Animal rights people often present their case (that human beings ought not to hold dominion over animals - viz, animals ought not to be eaten, hunted, kept as pets, kept on farms, used in research, bred for certain characteristics desired by humans, etc.) based on the grounds that it is immoral to deprive animals of their natural rights. In their view, the domestication of animals is an abomination, a perversion of what nature intended animals to be: free to live their lives as they see fit in an unsullied environment, without interference, exploitation or "oppression" by human beings.
The moral "case" that AR people make for abolishing animal domestication and the use of animals for human purposes hinges largely on how one views "natural," and their creation of a false dichotomy: either animals live oppressed and exploited under human dominion and therefore fail to fulfill nature's design (which is immoral), or they live free of human dominion, unoppressed and unexploited, and fit neatly into nature's scheme (which is moral).

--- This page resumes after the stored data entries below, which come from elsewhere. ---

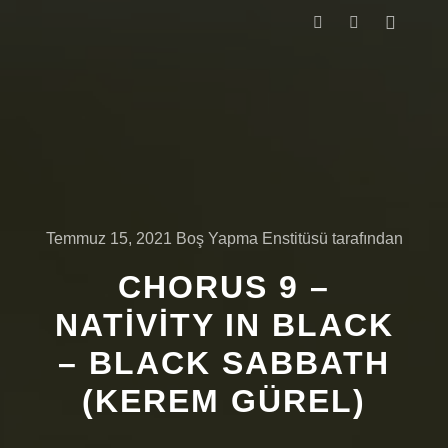
Ana me
Ara
Daha fazla bilg
Temmuz 15, 2021
Boş Yapma Enstitüsü
tarafından
CHORUS 9 –
NATIVITY IN BLACK
– BLACK SABBATH
(KEREM GÜREL)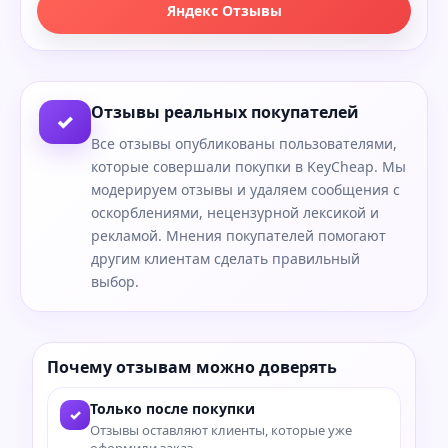
Яндекс Отзывы
Отзывы реальных покупателей
✓
Все отзывы опубликованы пользователями,
которые совершали покупки в KeyCheap. Мы
модерируем отзывы и удаляем сообщения с
оскорблениями, нецензурной лексикой и
рекламой. Мнения покупателей помогают
другим клиентам сделать правильный
выбор.
Почему отзывам можно доверять
Только после покупки
✓
Отзывы оставляют клиенты, которые уже
оформили заказ.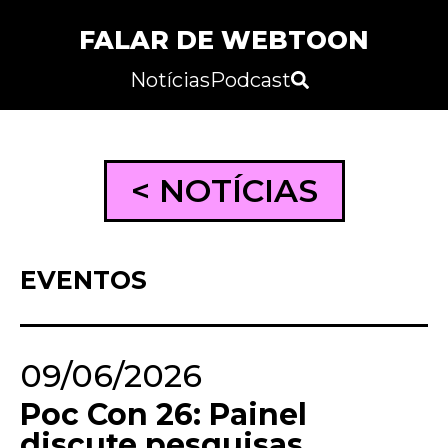
FALAR DE WEBTOON
Notícias
Podcast
< NOTÍCIAS
EVENTOS
09/06/2026
Poc Con 26: Painel
discute pesquisas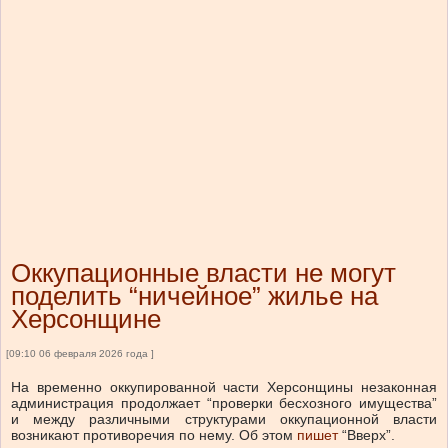
Оккупационные власти не могут
поделить “ничейное” жилье на
Херсонщине
[09:10 06 февраля 2026 года ]
На временно оккупированной части Херсонщины незаконная
администрация продолжает “проверки бесхозного имущества”
и между различными структурами оккупационной власти
возникают противоречия по нему.
Об этом
пишет
“Вверх”.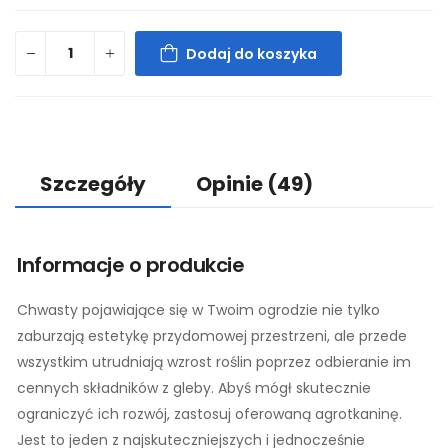
Dodaj do koszyka
Szczegóły
Opinie
(49)
Informacje o produkcie
Chwasty pojawiające się w Twoim ogrodzie nie tylko
zaburzają estetykę przydomowej przestrzeni, ale przede
wszystkim utrudniają wzrost roślin poprzez odbieranie im
cennych składników z gleby. Abyś mógł skutecznie
ograniczyć ich rozwój, zastosuj oferowaną agrotkaninę.
Jest to jeden z najskuteczniejszych i jednocześnie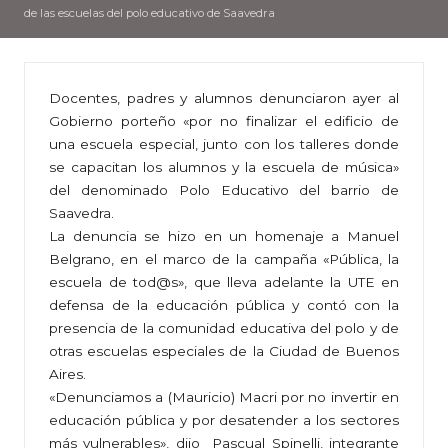
de las escuelas del polo educativo de Saavedra
Docentes, padres y alumnos denunciaron ayer al
Gobierno porteño «por no finalizar el edificio de
una escuela especial, junto con los talleres donde
se capacitan los alumnos y la escuela de música»
del denominado Polo Educativo del barrio de
Saavedra.
La denuncia se hizo en un homenaje a Manuel
Belgrano, en el marco de la campaña «Pública, la
escuela de tod@s», que lleva adelante la UTE en
defensa de la educación pública y contó con la
presencia de la comunidad educativa del polo y de
otras escuelas especiales de la Ciudad de Buenos
Aires.
«Denunciamos a (Mauricio) Macri por no invertir en
educación pública y por desatender a los sectores
más vulnerables», dijo Pascual Spinelli, integrante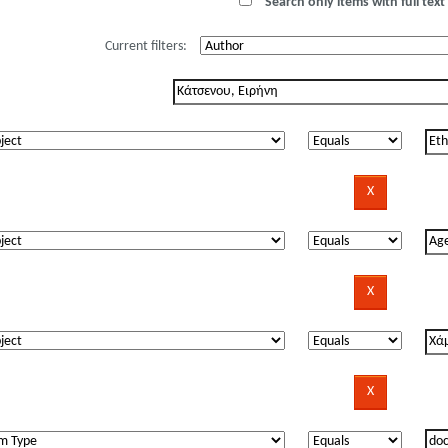
Search only items with full text 
Current filters: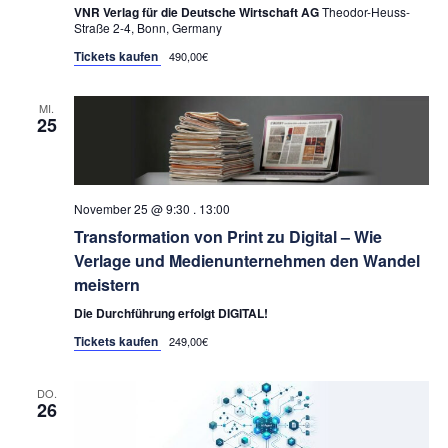
VNR Verlag für die Deutsche Wirtschaft AG
Theodor-Heuss-
Straße 2-4, Bonn, Germany
Tickets kaufen
490,00€
MI.
25
November 25 @ 9:30
.
13:00
Transformation von Print zu Digital – Wie
Verlage und Medienunternehmen den Wandel
meistern
Die Durchführung erfolgt DIGITAL!
Tickets kaufen
249,00€
DO.
26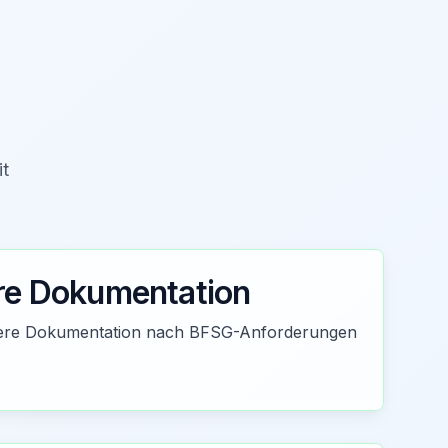
it
re Dokumentation
chere Dokumentation nach BFSG-Anforderungen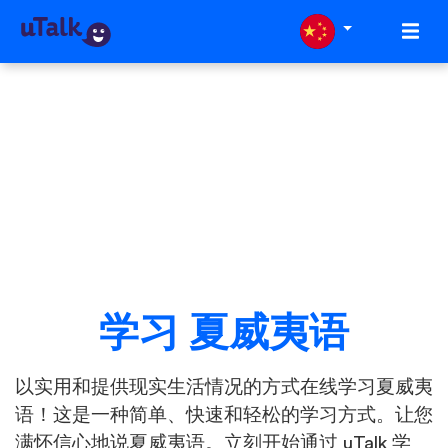
学习 夏威夷语
以实用和提供现实生活情况的方式在线学习夏威夷
语！这是一种简单、快速和轻松的学习方式。让您
满怀信心地说夏威夷语。立刻开始通过 uTalk 学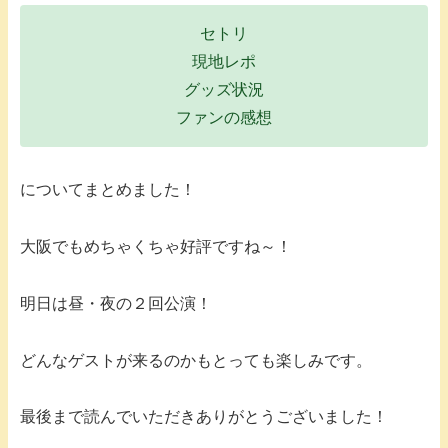
セトリ
現地レポ
グッズ状況
ファンの感想
についてまとめました！
大阪でもめちゃくちゃ好評ですね～！
明日は昼・夜の２回公演！
どんなゲストが来るのかもとっても楽しみです。
最後まで読んでいただきありがとうございました！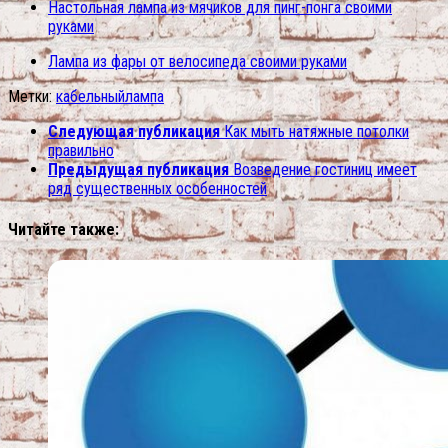
Настольная лампа из мячиков для пинг-понга своими
руками
Лампа из фары от велосипеда своими руками
Метки:
кабельный
лампа
Следующая публикация
Как мыть натяжные потолки
правильно
Предыдущая публикация
Возведение гостиниц имеет
ряд существенных особенностей
Читайте также: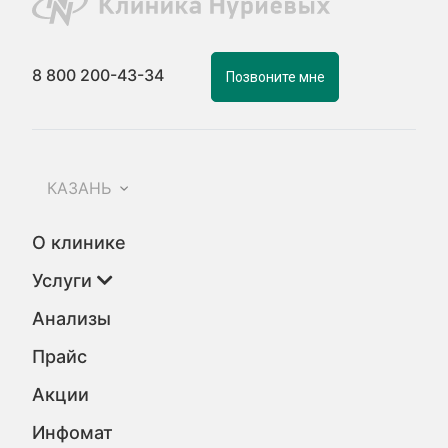
8 800 200-43-34
Позвоните мне
КАЗАНЬ
О клинике
Услуги
Анализы
Прайс
Акции
Инфомат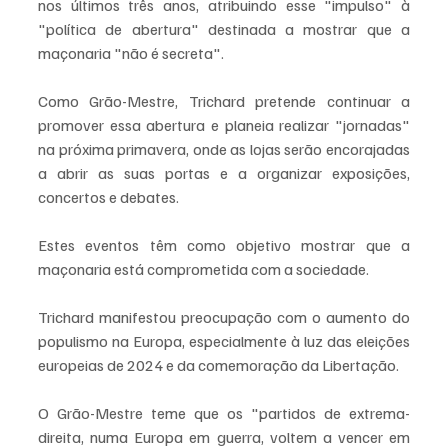
nos últimos três anos, atribuindo esse "impulso" à 
"política de abertura" destinada a mostrar que a 
maçonaria "não é secreta".
Como Grão-Mestre, Trichard pretende continuar a 
promover essa abertura e planeia realizar "jornadas" 
na próxima primavera, onde as lojas serão encorajadas 
a abrir as suas portas e a organizar exposições, 
concertos e debates.
Estes eventos têm como objetivo mostrar que a 
maçonaria está comprometida com a sociedade.
Trichard manifestou preocupação com o aumento do 
populismo na Europa, especialmente à luz das eleições 
europeias de 2024 e da comemoração da Libertação.
O Grão-Mestre teme que os "partidos de extrema-
direita, numa Europa em guerra, voltem a vencer em 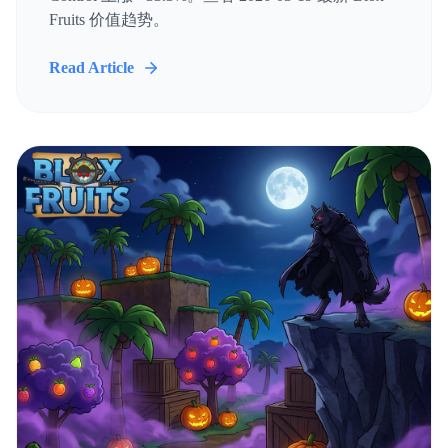
Fruits 价值趋势。
Read Article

Ignoring for the moment the silliness of the AR concept of natural morality, the dichotomy they create is ignorant of how evolution actually works.
Species - whether plant or animal - evolve adaptations. Adaptations are designed for one thing and one thing only: to maximize the chances that the gene pool of a species will survive. The contributions of those animals who are best adapted (at the moment) will be greatest, the contributions of those who are less well adapted at the moment will be less. Some crucial adaptations are used pretty much every day (like the digestive system), some may be used only once in a lifetime (the absence of scent in a newborn fawn). An adaptation can be an appearance (protective coloration) or a behavior (aggression and aggressive displays). Regardless of what the characteristics are, they must be judged according to whether or not the gene pool of a species survives. (What else would you use to judge a species' success, if not the perpetuation of its gene pool?)
From an evolutionary point of view, survival of a gene pool is all that counts - as long as that gene pool is perpetuated, the species is successful. As far as nature is concerned, how it is perpetuated is totally irrelevant.
And this crucial point is one that AR people either cannot or will not understand.
It is with this in mind that I highly recommend a book written by Stephen Budiansky entitled "The Covenant of the Wild: Why animals choose Domestication."
Budiansky makes the case that the capacity of animal species to accomodate themselves to human dominion is itself an adaptation. And he's right. Animal species that can be domesticated (deer, for example, cannot, at least the vast majority cannot) and that serve selfish human interests, whether economic (cattle, sheep, chickens horses and pigs, for example) or emotional/psychological (pets, especially dogs and cats) are assured of human protection, and their gene pools are perpetuated through human self-interest. So, by definition, the capacity of a species' gene pool to develop those physical, temperamental and behavioral qualities that humans value and preserve is itself an adaptation.
Thus the falsity of the dichotomy: it is entirely possible for animals to live under human dominion, and for this to be consistent with nature. Indeed, domestication itself is a perfectly reasonable and remarkably successful adaptive strategy.
I'll leave it to the reader to decide what level of morality or immorality should attach to the institution of animal domestication. Suffice it to say that nature really isn't much interested in AR ideology, notwithstanding AR self-serving definitions of what is and is not "natural."